For those of us who are stuck in this world of uncertainty regarding our health, let's try our best to keep our chins up.
I don't know anyone who likes to admit that they have seen this specialist. Maybe it's just an Australian thing, who knows! I think there's this stigma that if you access this service then people see you as if you have no emotional stability and are unable to handle life (rather broad description). I think there is next to no truth in this as I'm pretty sure a lot of us have come to the realization that we can't control a lot of what happens to us in our lives and as this is the case can we have full control on how we feel about certain things? You might say yes but I wouldn't entirely believe you. Different experiences bring different emotions with them and although the way you feel about the same situation might change I beleive there will always be an initial emotional reaction, that we don't choose, that rears its ugly or beautiful head. For example I don't remember being full of joy moments after it was recommended that I should have brain surgery.
Anyway, I realised a month or so ago that over the past 7 months I have been full steam ahead trying to return my life back to whatever normal is. I put 98% of my energy into getting back to work, going to the gym, socializing, gaining my drivers license back and trying to make myself look less like a half shaved two headed zombie, so much so that I tried to push a lot of unwanted emotions away. During my appointment on Monday I was exposed to a way of thinking that explores dealing with clean discomfort and dirty discomfort. Some of you who read this might know all about it but if not and you've done the whole 'I've got no time to feel like this, go away stupid emotion' then maybe check it out.
I'm no expert and never want to be in this field of work so I'll stop there.
Don't think of a pink elephant!*
How'd you go with that?
I failed.
Gut instinct or did you choose not to think of it? ?
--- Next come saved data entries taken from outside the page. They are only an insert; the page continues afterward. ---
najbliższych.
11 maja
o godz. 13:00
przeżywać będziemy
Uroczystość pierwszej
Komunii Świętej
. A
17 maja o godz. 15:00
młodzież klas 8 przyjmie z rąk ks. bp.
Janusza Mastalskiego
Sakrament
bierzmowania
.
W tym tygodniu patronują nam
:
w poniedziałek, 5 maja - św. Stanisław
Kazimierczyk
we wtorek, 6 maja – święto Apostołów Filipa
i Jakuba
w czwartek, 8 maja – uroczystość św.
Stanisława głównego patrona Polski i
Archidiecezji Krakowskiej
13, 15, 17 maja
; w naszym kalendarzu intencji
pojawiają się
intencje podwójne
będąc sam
See I didn't mention the P word!
Anyway, time to get ready for the second lot of semi finals for Eurovision (yes some of us watch this in Australia and yes we are behind in the broadcast so no spoilers please)
Actually I'd probably prefer to see these guys tonight at the Entertainment Centre (it's sold out dang it)!
* This test might only work if the command is vocal. Like I said, I'm no expert!
I went to the local dawn service for ANZAC day today. It's such a simple way to show respect for those who fought, and those who continue to serve, for all Australian and New Zealand citizens.
It's days like today that put life back into perspective.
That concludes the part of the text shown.